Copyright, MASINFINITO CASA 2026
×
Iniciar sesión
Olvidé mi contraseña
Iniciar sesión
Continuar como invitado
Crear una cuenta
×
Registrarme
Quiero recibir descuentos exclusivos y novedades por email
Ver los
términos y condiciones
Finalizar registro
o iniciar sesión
======
From the line that contains "Continuar como invitado" down to the final line of the entries, print every line exactly as it is, and only those lines.

**Problem solution:**
Continuar como invitado
Crear una cuenta
×
Registrarme
Quiero recibir descuentos exclusivos y novedades por email
Ver los
términos y condiciones
Finalizar registro
o iniciar sesión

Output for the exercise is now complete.